▶ **Raw data**:

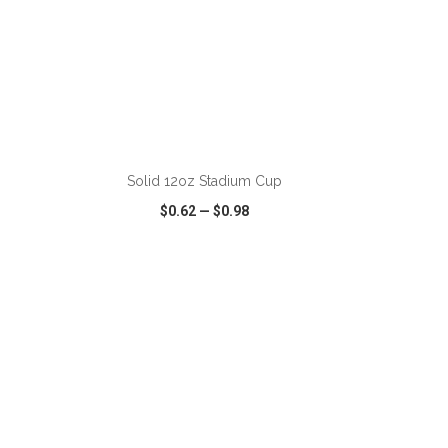
ADD TO CART
Solid 12oz Stadium Cup
$0.62
—
$0.98
SHARE
QUICK VIEW
WISH LIST
SHARE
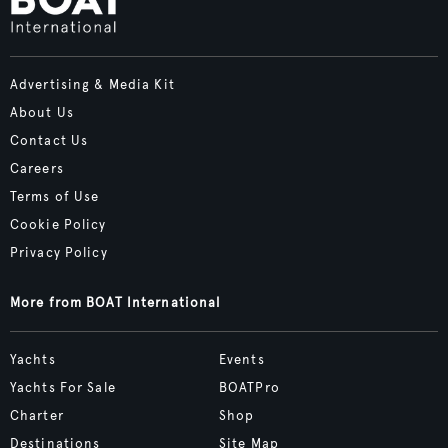
Advertising & Media Kit
About Us
Contact Us
Careers
Terms of Use
Cookie Policy
Privacy Policy
More from BOAT International
Yachts
Events
Yachts For Sale
BOATPro
Charter
Shop
Destinations
Site Map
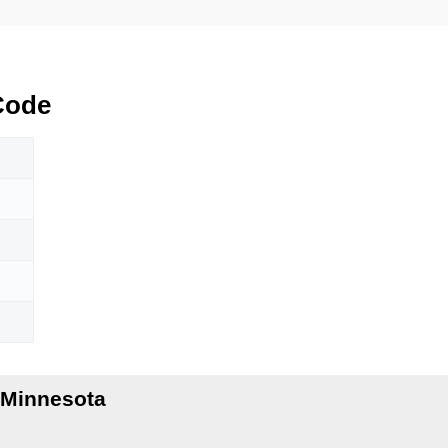
Code
 Minnesota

▶ **What is needed**:
The answer is the records above, repeated exactly, with no picture in it.

▶ **Written answer**:
ADD TO CART
Solid 12oz Stadium Cup
$0.62
—
$0.98
SHARE
QUICK VIEW
WISH LIST
SHARE
Advertising & Media Kit
About Us
Contact Us
Careers
Terms of Use
Cookie Policy
Privacy Policy
More from BOAT International
Yachts
Events
Yachts For Sale
BOATPro
Charter
Shop
Destinations
Site Map
Code
 Minnesota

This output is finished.